Eurosceptism is now part of the political mainstream in a way that it never was in the 1980s or 1990s.Back bench rebellions on Europe were rare events 20 years ago. Now they are common place. Slowly but surely the possibility of British withdrawal is being normalised. It is not enough that the EU Act places acts as an emergency brake on future transfers of power and sovereignty to Brussels, Britain wants and demands, or so we are led to believe, a renegotiated settlement.
Paradoxically these rebellions and the emerging political discourse on Europe have been legitimated by Cameron himself. Right from the outset the vision of Cameron and Hague for 21st century foreign policy is one in which Britain sits pragmatically as a hub nation in the centre of a lattice-work of flexible, overlapping networks. With dire public finances and anaemic growth, there is no room for grandiose imperial schemes such as remaking the world in Europe’s image.

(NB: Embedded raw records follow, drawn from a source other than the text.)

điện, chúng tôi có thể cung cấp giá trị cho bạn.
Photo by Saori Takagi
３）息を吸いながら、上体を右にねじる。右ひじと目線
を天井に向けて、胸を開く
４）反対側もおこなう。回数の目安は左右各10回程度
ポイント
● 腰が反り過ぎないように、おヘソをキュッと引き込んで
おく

It always strikes me when travelling in Europe, not least to Brussels, that people just don’t understand the uniqueness of the British debate here. They assume that British Eurosceptism is at heart a variant of the nasty angry nationalism that stalks minority parties in Europe. There is certainly an English flavour to the debate, that I suspect reflects a deeper disgruntlement with devolution, and yet, I’ve loads of friends who would consider themselves to be liberal metropolitan types but who are deep dyed Eurosceptics.
This isn’t to say that the modern British Eurosceptism isn’t without its contradictions and tensions. As a I keep remideing my Eurosceptic friends and colleagues, you can’t have a single free trade area, open markets and undistorted competition in Europe without supra-national regulators to police competition, state aid payments and non-tariff barriers.

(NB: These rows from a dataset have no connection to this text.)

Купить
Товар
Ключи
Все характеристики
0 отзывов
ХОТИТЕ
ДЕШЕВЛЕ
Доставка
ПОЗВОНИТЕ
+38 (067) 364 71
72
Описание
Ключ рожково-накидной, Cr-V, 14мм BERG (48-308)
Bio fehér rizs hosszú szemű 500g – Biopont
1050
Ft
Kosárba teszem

Similarly the populist appeal for some parts of the political Eurosceptic agenda seems a little misplaced when it would result in lower social protection and employment rights. It stills surprises me that deregulation minded Eurosceptics claim that they are representing the honest yeoman of Britain fed up with Brussels meddling when they are essentially advocating supply side measures most favoured by business or employers federations.
The more pressing question here is surely why Germany – bound by the same EU employment, social and environmental rules that supposedly hold Britain back – is a champion at selling to China? If the only way we can compete internationally is by winning the race to the bottom then we really are in a sorry mess.

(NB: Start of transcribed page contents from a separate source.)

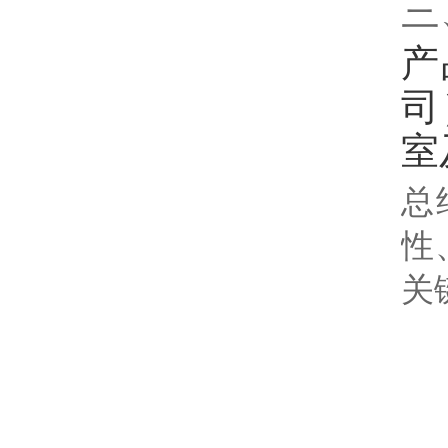
三
产
司
室
总
性
关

Im always struck when people say we have culturally more in common with our trans-Atlantic friends than our friends across the channel. But let’s face it, when it comes to attitudes to religion, gun ownership, capital punishment, social welfare, the environment or the desirability of free, universal public healthcare, we are more European than we realise.
The problem at present is that these tensions and contradictions within the Eurosceptic discourse remain hidden due to the on-going political debate about the mechanics of any referendum. We might all agree that we don’t like present arrangements – and lets be honest we aren’t the only Europeans to feel this way – but we have yet to start teasing out what political and economic arrangements would work best, let alone how we might realise them through negotiations.
The optimist in me welcomes the opportunity provided by an in-out referendum to have an honest debate about the costs and benefits of membership that moves away from tabloid populism. The UK’s first referendum on Europe in 1975 belongs to another time and another generation and it is perhaps only right that the democratic consensus underpinning our membership is tested. The pessimist in me worries, however, it is already too late to have a cool, rational debate on EU membership as hostility to Europe is now so well entrenched.